Activity:
Repeat the following data exactly, omitting pictures.

Supplied information:

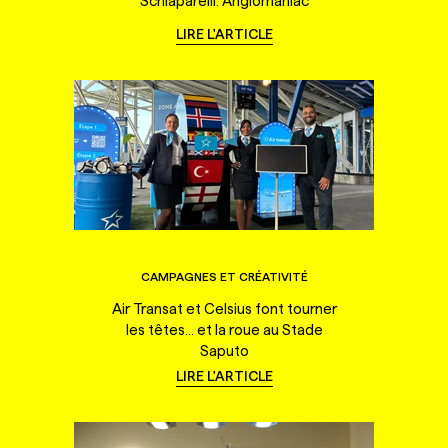
Schiaparelli: Anglomaniac
LIRE L'ARTICLE
CAMPAGNES ET CRÉATIVITÉ
Air Transat et Celsius font tourner
les têtes... et la roue au Stade
Saputo
LIRE L'ARTICLE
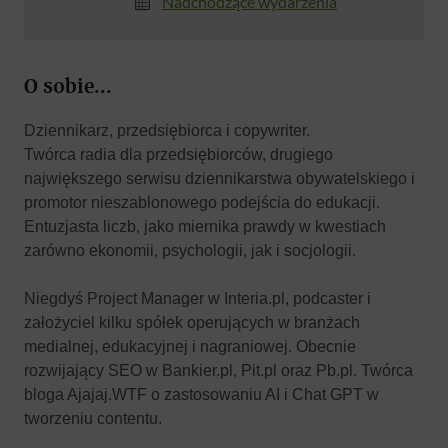
Nadchodzące wydarzenia
O sobie...
Dziennikarz, przedsiębiorca i copywriter.
Twórca radia dla przedsiębiorców, drugiego
największego serwisu dziennikarstwa obywatelskiego i
promotor nieszablonowego podejścia do edukacji.
Entuzjasta liczb, jako miernika prawdy w kwestiach
zarówno ekonomii, psychologii, jak i socjologii.
Niegdyś Project Manager w Interia.pl, podcaster i
założyciel kilku spółek operujących w branżach
medialnej, edukacyjnej i nagraniowej. Obecnie
rozwijający SEO w Bankier.pl, Pit.pl oraz Pb.pl. Twórca
bloga Ajajaj.WTF o zastosowaniu AI i Chat GPT w
tworzeniu contentu.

Solution to this problem:
Schiaparelli: Anglomaniac
LIRE L'ARTICLE
CAMPAGNES ET CRÉATIVITÉ
Air Transat et Celsius font tourner
les têtes... et la roue au Stade
Saputo
LIRE L'ARTICLE
Nadchodzące wydarzenia
O sobie...
Dziennikarz, przedsiębiorca i copywriter.
Twórca radia dla przedsiębiorców, drugiego
największego serwisu dziennikarstwa obywatelskiego i
promotor nieszablonowego podejścia do edukacji.
Entuzjasta liczb, jako miernika prawdy w kwestiach
zarówno ekonomii, psychologii, jak i socjologii.
Niegdyś Project Manager w Interia.pl, podcaster i
założyciel kilku spółek operujących w branżach
medialnej, edukacyjnej i nagraniowej. Obecnie
rozwijający SEO w Bankier.pl, Pit.pl oraz Pb.pl. Twórca
bloga Ajajaj.WTF o zastosowaniu AI i Chat GPT w
tworzeniu contentu.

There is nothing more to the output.